ゴールはもう目の前だ。 俺は勝ったんだ。
必ず犯人を捕まえてやる。そして殺す。
ゴールまで50メートル。「俺の勝ち」
ゴールまで30メートル。「もうすぐ」
10メートル。
「もうすぐ!」
5メートル。
「やっ・・・・・・」
俺の首に銃弾が貫いた。その後、俺のすぐ横を通り過ぎるバイクが見えた。
『レース終了。優勝者が決まりました。優勝者は、田中太郎さんです!』
俺は死ぬ。
耳の中で爆発音が聞こえてきた。
俺はそこで目が覚めた。妙に胸がくるしかった。
「目が覚めたか」
俺の前にサングラスの男が現れた。男は名簿のような物を持ってこう言った。「収容番号4961。柴崎正樹。お前は連続殺人だ。この正義の名において死刑だ」 その瞬間、俺は全ての記憶を思い出した。
俺は連続殺人犯だ。何人ものの命を奪い、バラバラに刻みこんだ。昨日の晩もテレビを見ながら、女の足を刻んでいた。だが警察に家を突撃され逮捕となった。証拠は全て揃っていた。裁判無しで死刑に決まった。だが死刑の前に執行人は俺にチャンスを与えた。

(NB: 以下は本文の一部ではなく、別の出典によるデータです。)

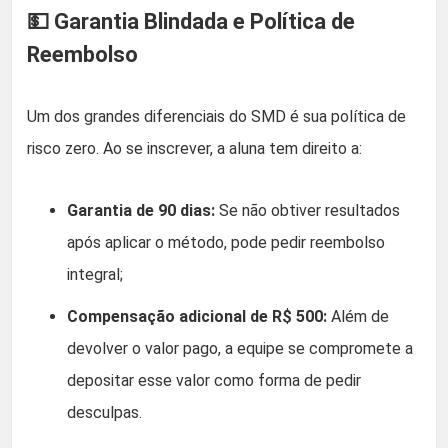
💵 Garantia Blindada e Política de
Reembolso
Um dos grandes diferenciais do SMD é sua política de
risco zero. Ao se inscrever, a aluna tem direito a:
Garantia de 90 dias:
Se não obtiver resultados
após aplicar o método, pode pedir reembolso
integral;
Compensação adicional de R$ 500:
Além de
devolver o valor pago, a equipe se compromete a
depositar esse valor como forma de pedir
desculpas.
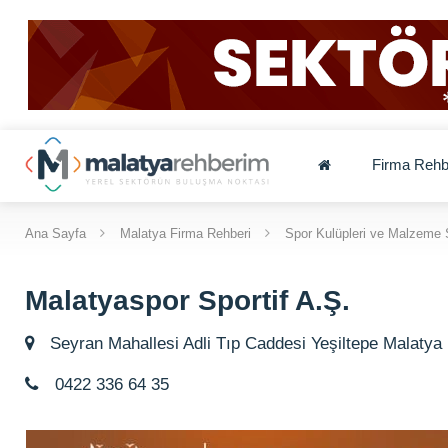
Firma Rehb
Ana Sayfa
Malatya Firma Rehberi
Spor Kulüpleri ve Malzeme 
Malatyaspor Sportif A.Ş.
Seyran Mahallesi Adli Tıp Caddesi Yeşiltepe Malatya
0422 336 64 35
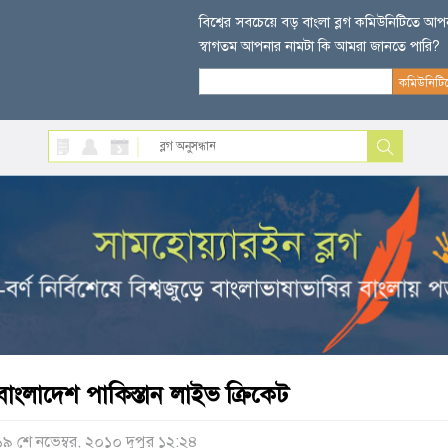
বিশ্বের সবচেয়ে বড় বাংলা ব্লগ কমিউনিটিতে আ
স্বাগতম আপনার নামটা কি আমরা জানতে পারি?
বাংলাদেশ পাকিস্তান লাইভ ক্রিকেট
১৯ শে নভেম্বর, ২০১০ দুপুর ১২:২৪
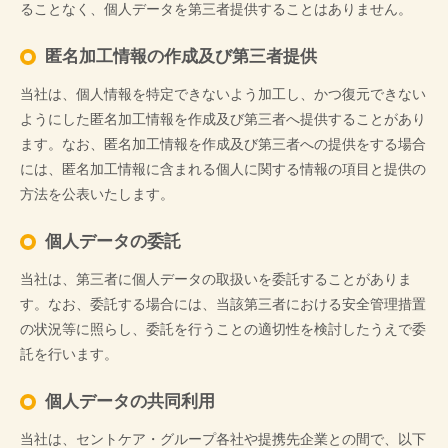
ることなく、個人データを第三者提供することはありません。
匿名加工情報の作成及び第三者提供
当社は、個人情報を特定できないよう加工し、かつ復元できない
ようにした匿名加工情報を作成及び第三者へ提供することがあり
ます。なお、匿名加工情報を作成及び第三者への提供をする場合
には、匿名加工情報に含まれる個人に関する情報の項目と提供の
方法を公表いたします。
個人データの委託
当社は、第三者に個人データの取扱いを委託することがありま
す。なお、委託する場合には、当該第三者における安全管理措置
の状況等に照らし、委託を行うことの適切性を検討したうえで委
託を行います。
個人データの共同利用
当社は、セントケア・グループ各社や提携先企業との間で、以下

それは今、世界中の死刑場で普及しているオンラインゲーム『爆走ゲーム』であった。このゲームはバーチャルシステムで専用の機械の中で眠れば、まるで実際に体験しているような感覚が伝わってくるのだ。痛みも感じる。ゲームをする時は、ところどころの記憶を失ってしまう。そのため俺は自分が殺人犯だと、思い出せなかったのだ。

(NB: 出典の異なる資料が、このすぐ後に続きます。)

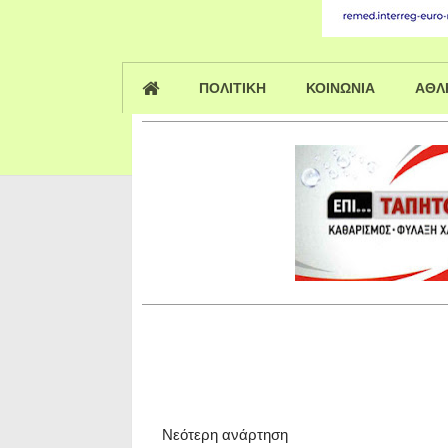
ΠΟΛΙΤΙΚΗ
ΚΟΙΝΩΝΙΑ
ΑΘΛ
Νεότερη ανάρτηση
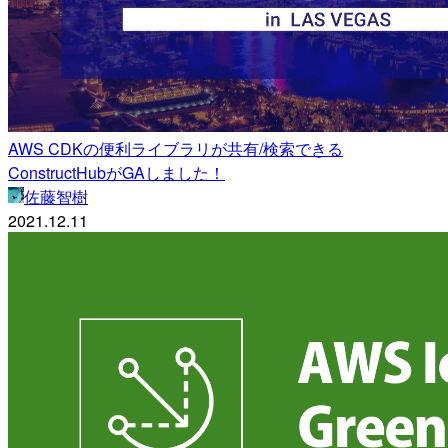
AWS CDKの便利ライブラリが共有/検索できる
ConstructHubがGAしました！
佐藤智樹
2021.12.11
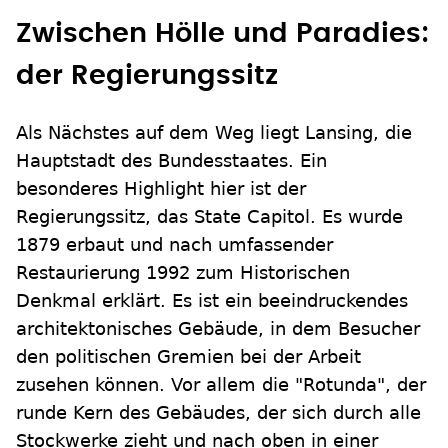
Zwischen Hölle und Paradies:
der Regierungssitz
Als Nächstes auf dem Weg liegt Lansing, die
Hauptstadt des Bundesstaates. Ein
besonderes Highlight hier ist der
Regierungssitz, das State Capitol. Es wurde
1879 erbaut und nach umfassender
Restaurierung 1992 zum Historischen
Denkmal erklärt. Es ist ein beeindruckendes
architektonisches Gebäude, in dem Besucher
den politischen Gremien bei der Arbeit
zusehen können. Vor allem die "Rotunda", der
runde Kern des Gebäudes, der sich durch alle
Stockwerke zieht und nach oben in einer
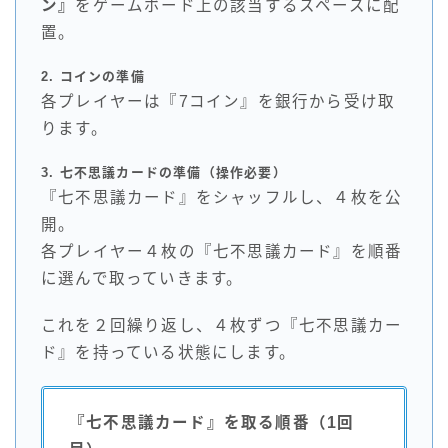
ン』
をゲームボード上の該当するスペースに配
置。
2. コインの準備
各プレイヤーは『7コイン』を銀行から受け取
ります。
3. 七不思議カードの準備（操作必要）
『七不思議カード』をシャッフルし、４枚を公
開。
各プレイヤー４枚の『七不思議カード』を順番
に選んで取っていきます。
これを２回繰り返し、４枚ずつ『七不思議カー
ド』を持っている状態にします。
『七不思議カード』を取る順番（1回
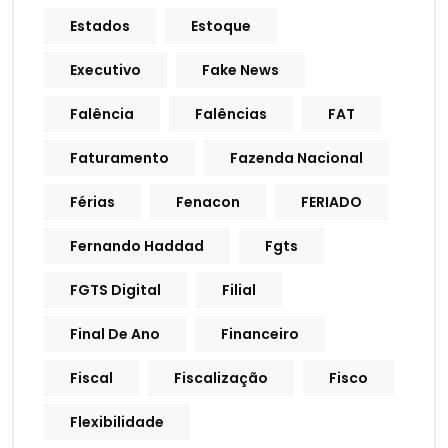
Estados
Estoque
Executivo
Fake News
Falência
Falências
FAT
Faturamento
Fazenda Nacional
Férias
Fenacon
FERIADO
Fernando Haddad
Fgts
FGTS Digital
Filial
Final De Ano
Financeiro
Fiscal
Fiscalização
Fisco
Flexibilidade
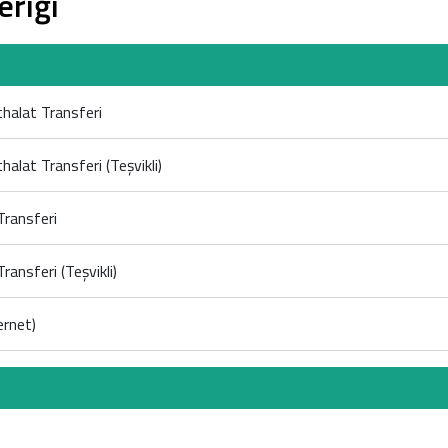
eriği
thalat Transferi
halat Transferi (Teşvikli)
Transferi
ransferi (Teşvikli)
ernet)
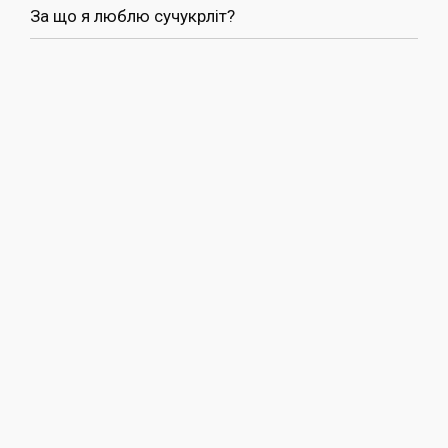
За що я люблю сучукрліт?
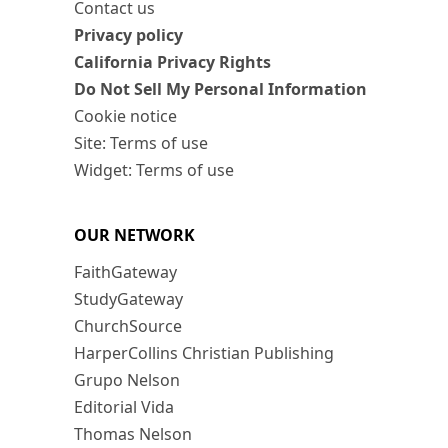
Contact us
Privacy policy
California Privacy Rights
Do Not Sell My Personal Information
Cookie notice
Site: Terms of use
Widget: Terms of use
OUR NETWORK
FaithGateway
StudyGateway
ChurchSource
HarperCollins Christian Publishing
Grupo Nelson
Editorial Vida
Thomas Nelson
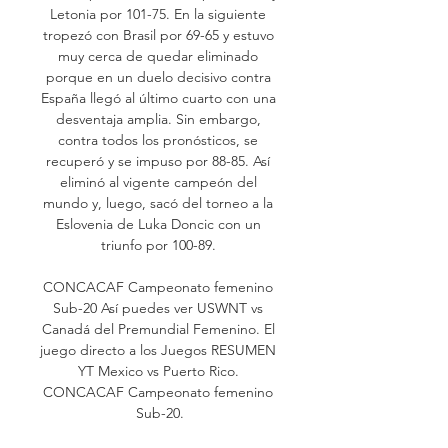
Letonia por 101-75. En la siguiente 
tropezó con Brasil por 69-65 y estuvo 
muy cerca de quedar eliminado 
porque en un duelo decisivo contra 
España llegó al último cuarto con una 
desventaja amplia. Sin embargo, 
contra todos los pronósticos, se 
recuperó y se impuso por 88-85. Así 
eliminó al vigente campeón del 
mundo y, luego, sacó del torneo a la 
Eslovenia de Luka Doncic con un 
triunfo por 100-89. 

CONCACAF Campeonato femenino 
Sub-20 Así puedes ver USWNT vs 
Canadá del Premundial Femenino. El 
juego directo a los Juegos RESUMEN 
YT Mexico vs Puerto Rico. 
CONCACAF Campeonato femenino 
Sub-20.
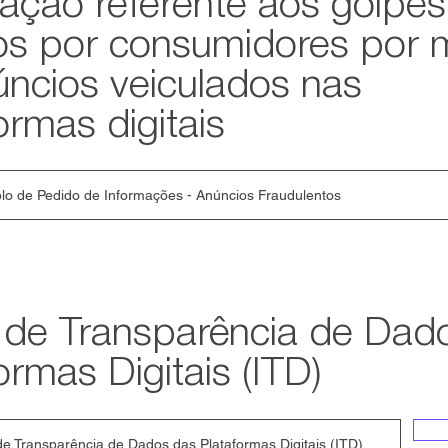
ação referente aos golpes
dos por consumidores por 
úncios veiculados nas
ormas digitais
lo de Pedido de Informações - Anúncios Fraudulentos
e de Transparência de Dad
ormas Digitais (ITD)
de Transparência de Dados das Plataformas Digitais (ITD)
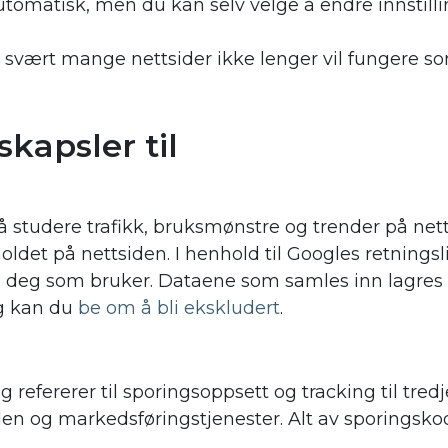
 automatisk, men du kan selv velge å endre innstill
svært mange nettsider ikke lenger vil fungere so
kapsler til
å studere trafikk, bruksmønstre og trender på ne
ldet på nettsiden. I henhold til Googles retningsl
om deg som bruker. Dataene som samles inn lagres 
eg kan du
be om å bli ekskludert
.
efererer til sporingsoppsett og tracking til tred
siden og markedsføringstjenester. Alt av sporingsk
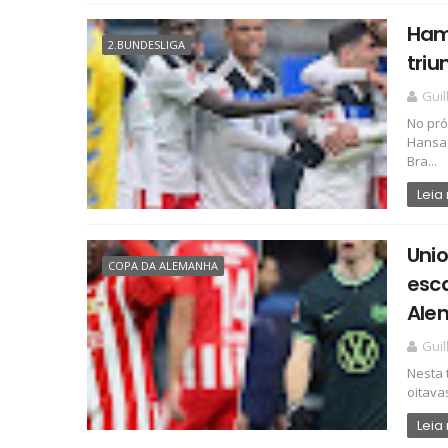
Ham
2.BUNDESLIGA
triu
Gui
No pró
Hansa 
Bra...
Leia
Unio
COPA DA ALEMANHA
esc
Ale
Gui
Nesta 
oitava
Leia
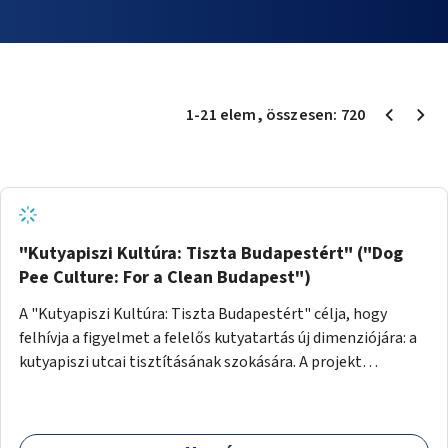
1
-
21
elem
, összesen:
720
"Kutyapiszi Kultúra: Tiszta Budapestért" ("Dog
Pee Culture: For a Clean Budapest")
A "Kutyapiszi Kultúra: Tiszta Budapestért" célja, hogy
felhívja a figyelmet a felelős kutyatartás új dimenziójára: a
kutyapiszi utcai tisztításának szokására. A projekt
keretében szeretnénk edukálni a kutyatulajdonosokat,
hogy séta közben, amikor kedvencük a járdára vizel, egy
palack vízzel öblítsék le azt, ezzel hozzájárulva a tiszta,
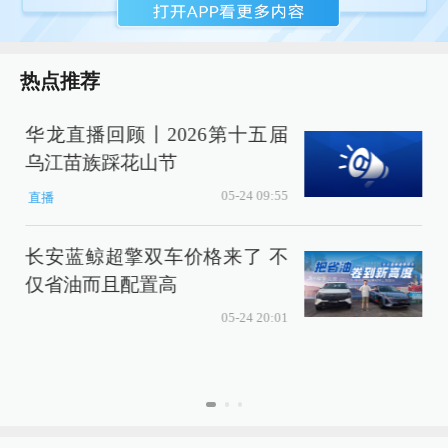
热点推荐
华龙直播回顾丨2026第十五届
乌江苗族踩花山节
时
05-24 09:55
直播
长安蓝鲸超擎双车价格来了 不
仅省油而且配置高
05-24 20:01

ではなぜ俺は、ゲームに参加したのか。それは、ゲームに勝つと死刑免除になるからだ。しかし、ゲームに負けるとショック死となる。ゲームに負けると機械に強い電波が流れだし、体の心臓機能を停止させるのだ。
俺は死ぬ。当然の報いだ。
こんなのありか? ゲームで死刑が決まるってよ。
・・・・・・。
正樹の心臓が停止していた。
執行人は笑みを浮かべ、亡骸となった正樹に真実を告げた。
「全く馬鹿だな。お前は殺人犯じゃねえよ。それは偽物の記憶だ。ゲームは存在するが、殺人犯のお前は存在しない。お前は国に選ばれた実験台だ。まあお前の本来の姿は俺は知らないけどな」
そう言って執行人はその場を去っていた。